Checking out the experiences of past patrons is a great way of weighing up where you’re going to eat next — but can those glowing five-star reviews always be trusted? Yelp has filed a lawsuit against the operators of YelpDirector, which it claims is promising to keep bad reviews conveniently out of sight when visitors browse through a Yelp listing.

Trademark infringement, unfair competition, cybersquatting, contract interference and false advertising are the main accusations levelled at YelpDirector and a couple of linked businesses run by the same team, according to Consumerist. Yelp says the firm tells its clients it can promote the best four and five-star reviews without actually having any access to the Yelp system or any power to do so.

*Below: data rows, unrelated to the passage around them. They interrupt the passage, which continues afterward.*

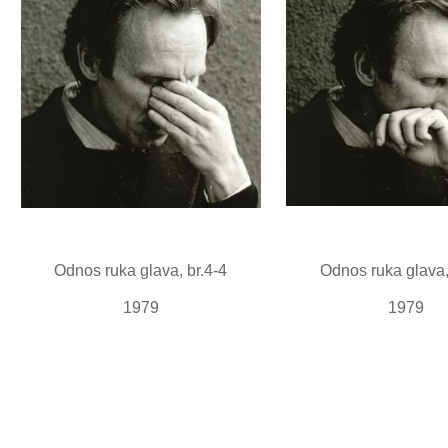
Odnos ruka glava, br.4-4
Odnos ruka glava,
1979
1979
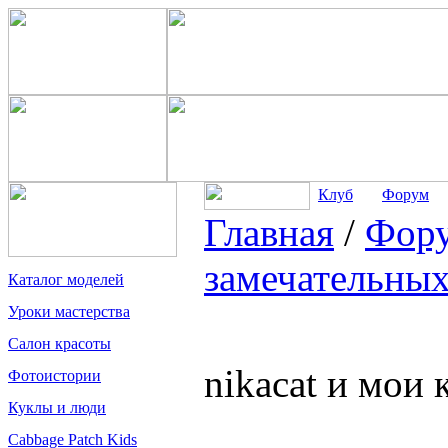
Клуб
Форум
Главная
/
Фор
замечательных
Каталог моделей
Уроки мастерства
Салон красоты
nikacat и мои 
Фотоистории
Куклы и люди
Cabbage Patch Kids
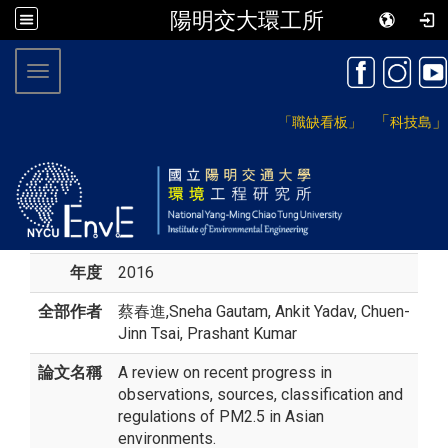
陽明交大環工所
:::
Toggle navigation
「
」
「職缺看板」
科技島
年度
2016
全部作者
蔡春進
,Sneha Gautam, Ankit Yadav, Chuen-
Jinn Tsai, Prashant Kumar
論文名稱
A review on recent progress in
observations, sources, classification and
regulations of PM2.5 in Asian
environments.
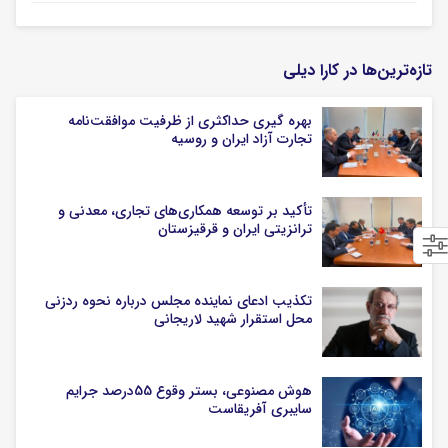
تازه‌ترین‌ها در کارا دیلی
بهره گیری حداکثری از ظرفیت موافقت‌نامه
تجارت آزاد ایران و روسیه
تأکید بر توسعه همکاری‌های تجاری، معدنی و
ترانزیتی ایران و قرقیزستان
تکذیب ادعای نماینده مجلس درباره نحوه ردزنی
محل استقرار شهید لاریجانی
هوش مصنوعی، بستر وقوع 55درصد جرایم
سایبری آفریقاست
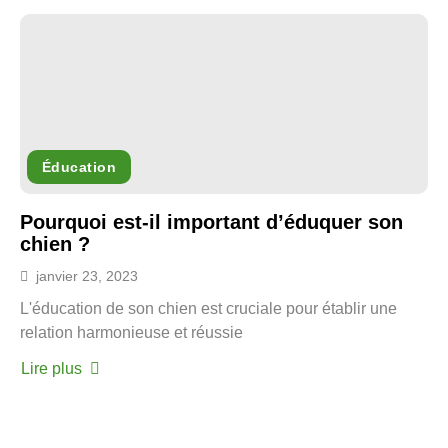
Éducation
Pourquoi est-il important d’éduquer son
chien ?
janvier 23, 2023
L'éducation de son chien est cruciale pour établir une
relation harmonieuse et réussie
Lire plus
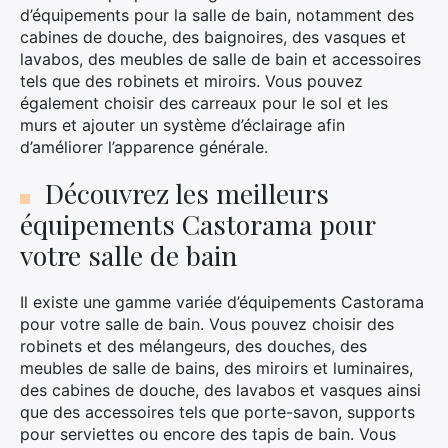
d’équipements pour la salle de bain, notamment des
cabines de douche, des baignoires, des vasques et
lavabos, des meubles de salle de bain et accessoires
tels que des robinets et miroirs. Vous pouvez
également choisir des carreaux pour le sol et les
murs et ajouter un système d’éclairage afin
d’améliorer l’apparence générale.
Découvrez les meilleurs
équipements Castorama pour
votre salle de bain
Il existe une gamme variée d’équipements Castorama
pour votre salle de bain. Vous pouvez choisir des
robinets et des mélangeurs, des douches, des
meubles de salle de bains, des miroirs et luminaires,
des cabines de douche, des lavabos et vasques ainsi
que des accessoires tels que porte-savon, supports
pour serviettes ou encore des tapis de bain. Vous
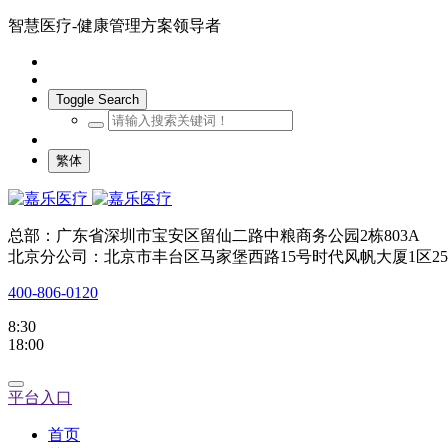
智慧医疗-健康管理方案领导者
Toggle Search
繁体
总部：广东省深圳市宝安区留仙二路中粮商务公园2栋803A
北京分公司：北京市丰台区马家堡西路15号时代风帆大厦1区25
400-806-0120
8:30
18:00
平台入口
首页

Related: How to not get sued for writing a negative Yelp review

The lawsuit filed in California claims that gift cards are being used as enticements to leave positive reviews, while the companies also stand accused of using the Yelp logo in their marketing and promotional materials. It’s not clear whether YelpDirector and the linked companies Revpley and Revleap ever succeeded in their attempts to game the Yelp system.

“Today we’re taking a stand to protect business owners from falling prey to these misleading companies,” writes Yelp’s Vince Sollitto in an official blog post, saying that the practice is “the sort of thing that can put small businesses at risk” both financially and legally. Sollitto warns firms to watch out for anyone who claims to be able to manage their Yelp reputation.

The moral of the story seems to be that you should by all means consult Yelp the next time you’re heading out, but use your own judgment as well — last year Yelp itself stood accused of manipulating review rankings based on the amount of advertising a business bought, a claim that was rejected by a Ninth circuit appeals court.